A simple tool built-in dataset for processing Chinese name, to get the surname, the given name, or both from the valid Chinese name input.
The surnames dataset are merged from:
This library uses pattern match to find the matched surname or others in the precompiled modules, here are some examples:
iex(1)> ChineseName.surname("李四")
"李"
iex(2)> ChineseName.given_name("李四")
"四"
iex(3)> ChineseName.split("李四")
{"李", "四"}
If input an invalid or not-included name in the dataset surnames, return nil
or the original input string:
iex(5)> ChineseName.surname("测试")
nil
iex(6)> ChineseName.given_name("测试")
nil
iex(7)> ChineseName.split("测试")
"测试"
Please see the document of the main module ChineseName
for details.
Since this library uses floki with html5ever parser to parse the HTML page of Baidu Baike - 中华姓氏大全, the Rust compiler installed is required.

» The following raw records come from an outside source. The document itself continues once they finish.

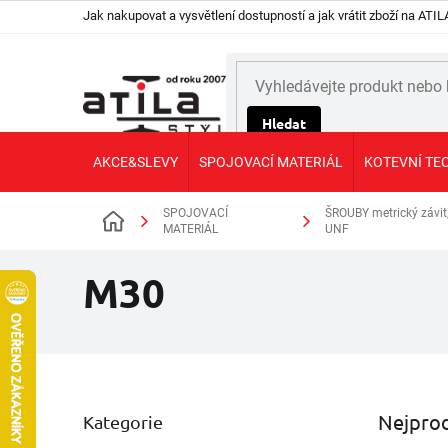
Přejít
Jak nakupovat a vysvětlení dostupností a jak vrátit zboží na AT
na
obsah
Hledat
AKCE&SLEVY
SPOJOVACÍ MATERIÁL
KOTEVNÍ TE
SPOJOVACÍ
ŠROUBY metrický závit
Domů
MATERIÁL
UNF
M30
P
Nejprod
Kategorie
Přeskočit
o
kategorie
s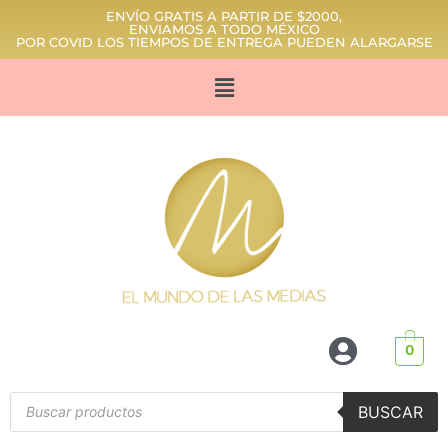
ENVÍO GRATIS A PARTIR DE $2000,
ENVIAMOS A TODO MÉXICO
POR COVID LOS TIEMPOS DE ENTREGA PUEDEN ALARGARSE
0
BUSCAR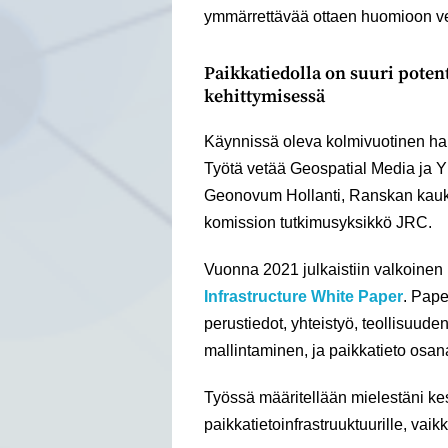
ymmärrettävää ottaen huomioon ve
Paikkatiedolla on suuri potent
kehittymisessä
Käynnissä oleva kolmivuotinen hank
Työtä vetää Geospatial Media ja 
Geonovum Hollanti, Ranskan kau
komission tutkimusyksikkö JRC.
Vuonna 2021 julkaistiin valkoinen 
Infrastructure White Paper
. Pape
perustiedot, yhteistyö, teollisuuden
mallintaminen, ja paikkatieto osana
Työssä määritellään mielestäni ke
paikkatietoinfrastruuktuurille, vai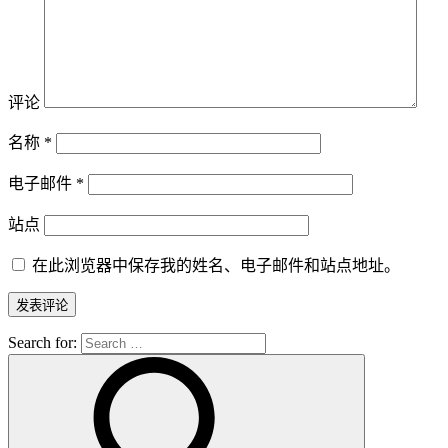
评论
名称
*
电子邮件
*
站点
在此浏览器中保存我的姓名、电子邮件和站点地址。
Search for: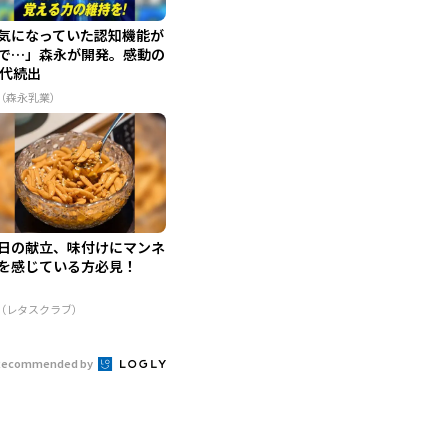
気になっていた認知機能が
で…」森永が開発。感動の
0代続出
R（森永乳業）
日の献立、味付けにマンネ
を感じている方必見！
R（レタスクラブ）
Recommended by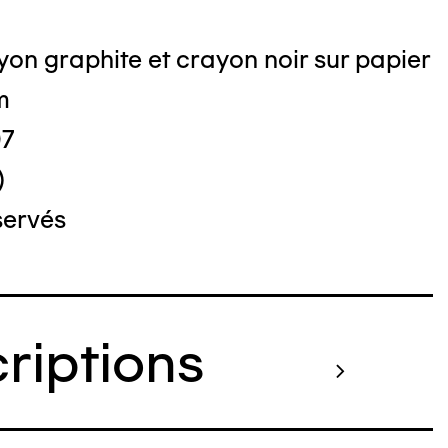
on graphite et crayon noir sur papier
m
07
)
servés
criptions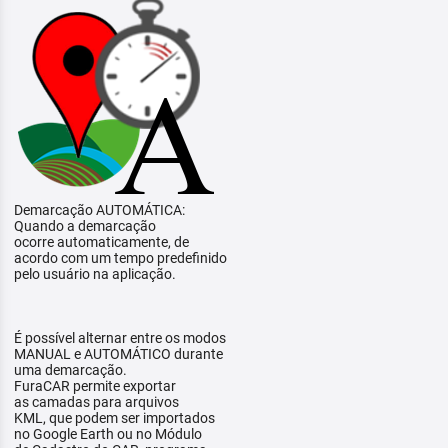
Demarcação AUTOMÁTICA:
Quando a demarcação
ocorre automaticamente, de
acordo com um tempo predefinido
pelo usuário na aplicação.
É possível alternar entre os modos
MANUAL e AUTOMÁTICO durante
uma demarcação.
FuraCAR permite exportar
as camadas para arquivos
KML, que podem ser importados
no Google Earth ou no Módulo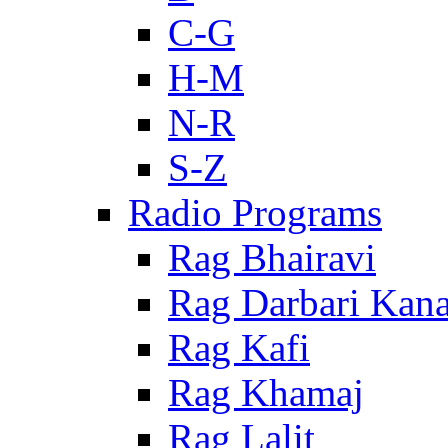
C-G
H-M
N-R
S-Z
Radio Programs
Rag Bhairavi
Rag Darbari Kan
Rag Kafi
Rag Khamaj
Rag Lalit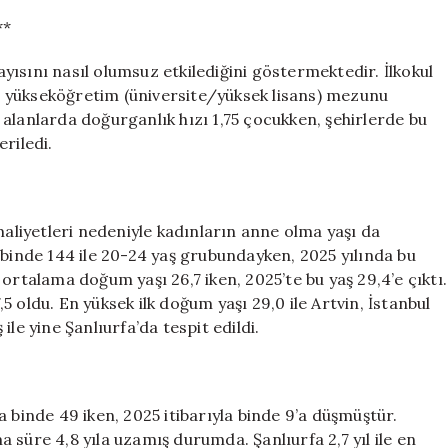
**
ısını nasıl olumsuz etkilediğini göstermektedir. İlkokul
 yükseköğretim (üniversite/yüksek lisans) mezunu
alanlarda doğurganlık hızı 1,75 çocukken, şehirlerde bu
riledi.
maliyetleri nedeniyle kadınların anne olma yaşı da
 binde 144 ile 20-24 yaş grubundayken, 2025 yılında bu
ortalama doğum yaşı 26,7 iken, 2025’te bu yaş 29,4’e çıktı.
 oldu. En yüksek ilk doğum yaşı 29,0 ile Artvin, İstanbul
le yine Şanlıurfa’da tespit edildi.
 binde 49 iken, 2025 itibarıyla binde 9’a düşmüştür.
 süre 4,8 yıla uzamış durumda. Şanlıurfa 2,7 yıl ile en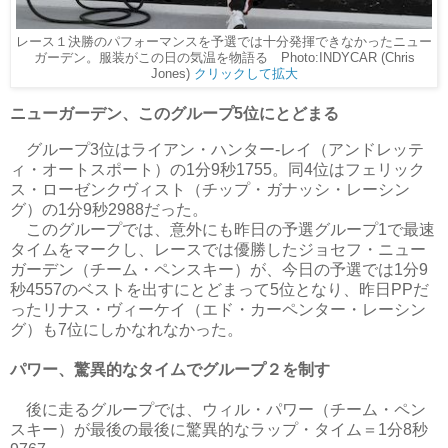
レース１決勝のパフォーマンスを予選では十分発揮できなかったニュー
ガーデン。服装がこの日の気温を物語る Photo:INDYCAR (Chris
Jones)
クリックして拡大
ニューガーデン、このグループ5位にとどまる
グループ3位はライアン・ハンター-レイ（アンドレッテ
ィ・オートスポート）の1分9秒1755。同4位はフェリック
ス・ローゼンクヴィスト（チップ・ガナッシ・レーシン
グ）の1分9秒2988だった。
このグループでは、意外にも昨日の予選グループ1で最速
タイムをマークし、レースでは優勝したジョセフ・ニュー
ガーデン（チーム・ペンスキー）が、今日の予選では1分9
秒4557のベストを出すにとどまって5位となり、昨日PPだ
ったリナス・ヴィーケイ（エド・カーペンター・レーシン
グ）も7位にしかなれなかった。
パワー、驚異的なタイムでグループ２を制す
後に走るグループでは、ウィル・パワー（チーム・ペン
スキー）が最後の最後に驚異的なラップ・タイム＝1分8秒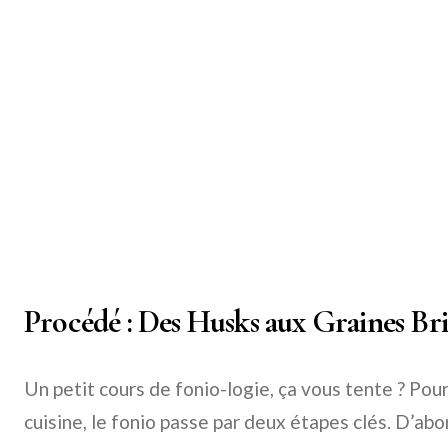
Procédé : Des Husks aux Graines Bri
Un petit cours de fonio-logie, ça vous tente ? Pour
cuisine, le fonio passe par deux étapes clés. D’abo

After the mix dependences installed, run mix generate_parser
you will see the following output:
Successfully download dataset from: `https://baike.baidu.com/item/中华姓氏大全/1689641` will be merged with datasource from `priv/data/Chinese_Family_Name.xlsx`
* creating lib/generated/given_name.ex
* creating lib/generated/surname.ex
* creating lib/generated/break.ex
As usual, only need to follow the above steps to initialize, update dataset(if needed) or the original web page content change caused a fixing to the dataset processing.

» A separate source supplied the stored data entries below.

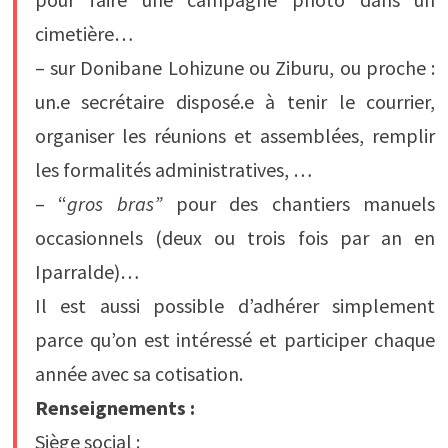
cimetière…
– sur Donibane Lohizune ou Ziburu, ou proche :
un.e secrétaire disposé.e à tenir le courrier,
organiser les réunions et assemblées, remplir
les formalités administratives, …
– “
gros bras”
pour des chantiers manuels
occasionnels (deux ou trois fois par an en
Iparralde)…
Il est aussi possible d’adhérer simplement
parce qu’on est intéressé et participer chaque
année avec sa cotisation.
Renseignements :
Siège social :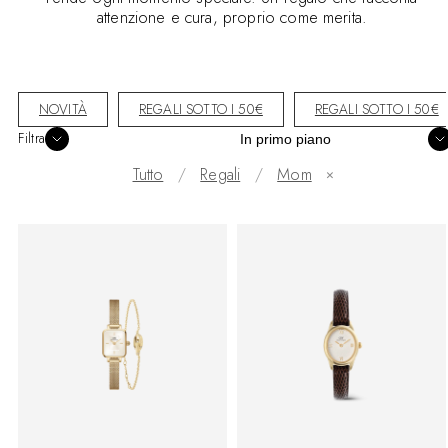
attenzione e cura, proprio come merita.
NOVITÀ
REGALI SOTTO I 50€
REGALI SOTTO I 50€
Ordina
Filtra
Tutto
Regali
Mom
✕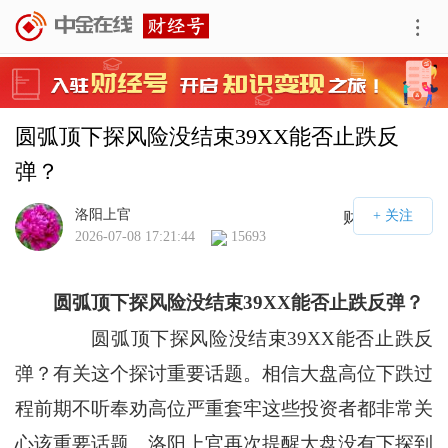
圆弧顶下探风险没结束39XX能否止跌反
弹？
洛阳上官
财经号APP
2026-07-08 17:21:44
15693
圆弧顶下探风险没结束39XX能否止跌反弹？
圆弧顶下探风险没结束39XX能否止跌反
弹？有关这个探讨重要话题。相信大盘高位下跌过
程前期不听奉劝高位严重套牢这些投资者都非常关
心该重要话题。洛阳上官再次提醒大盘没有下探到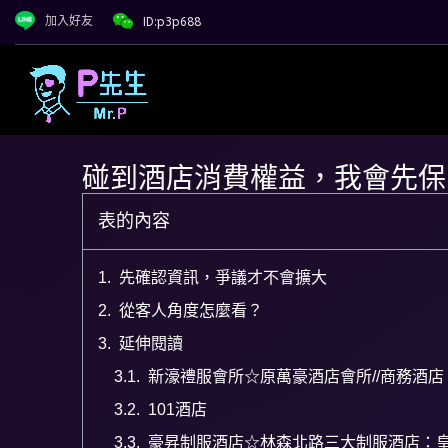
加入好友
ID:p3p688
碰到酒店消費權益，我會先保
表的內容
先確認資訊，爭議才不會擴大
從客人角度怎麼看？
延伸閱讀
新濠禮服會所☆原萬豪酒店會所//商務酒店
101酒店
豪昇制服酒店☆林森北路三大制服酒店：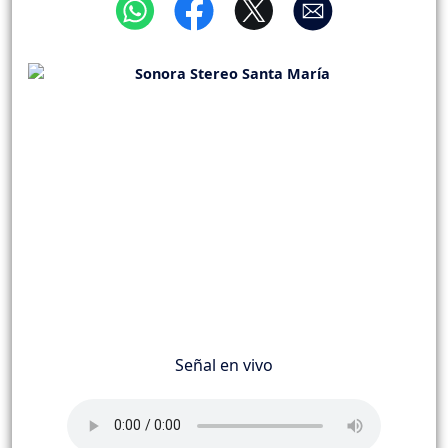
Señal en vivo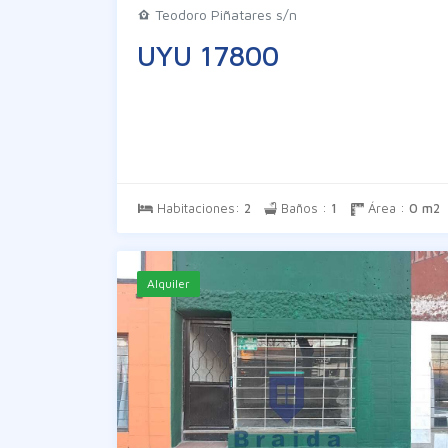
Teodoro Piñatares s/n
UYU 17800
Habitaciones:
2
Baños :
1
Área :
0 m2
Alquiler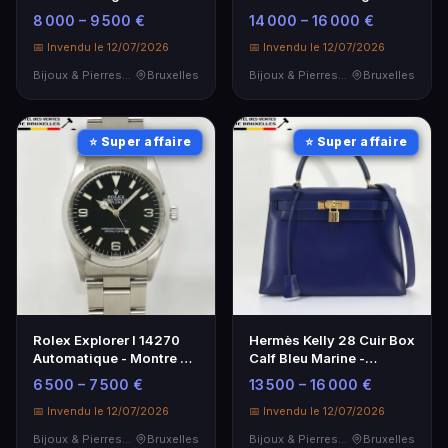
Précision
et Précision
8 000 – 9 500 €
14 000 – 16 000 €
📅 Invendu le 12/07/2026
📅 Invendu le 12/07/2026
Bijoux & Pierres Précieuses
Bruxelles
Bijoux & Pierres Précieuses
Bruxelles
⭐ Super affaire
⭐ Super affaire
Rolex Explorer I 14270
Hermès Kelly 28 Cuir Box
Automatique - Montre de
Calf Bleu Marine -
Luxe
Élégance Intemporelle
6 500 – 7 500 €
13 500 – 16 000 €
📅 Invendu le 12/07/2026
📅 Invendu le 12/07/2026
Bijoux & Pierres Précieuses
Bruxelles
Bijoux & Pierres Précieuses
Bruxelles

Currently, the priv/data/Chinese_Family_Name.xlsx
file is a copy from wainshine/Chinese-Names-Corpus in this repo.
Run mix test
Due to some Chinese characters naming may overlap, this library is no guarantee to 100% give the correct match, for example, both "万俟"(mò qí) and "万"(wàn) are valid Chinese surnames, the implement of this library make the longer string of the surname character(s) in a higher pattern match priority, so if input a name as "万俟咏", it will process "万俟" as the surname, not "万".
"万俟" is a double-character surname, is a typical ethnic minority surname.
"万" is one of the hundred surnames in China, is a classic and common Chinese surname.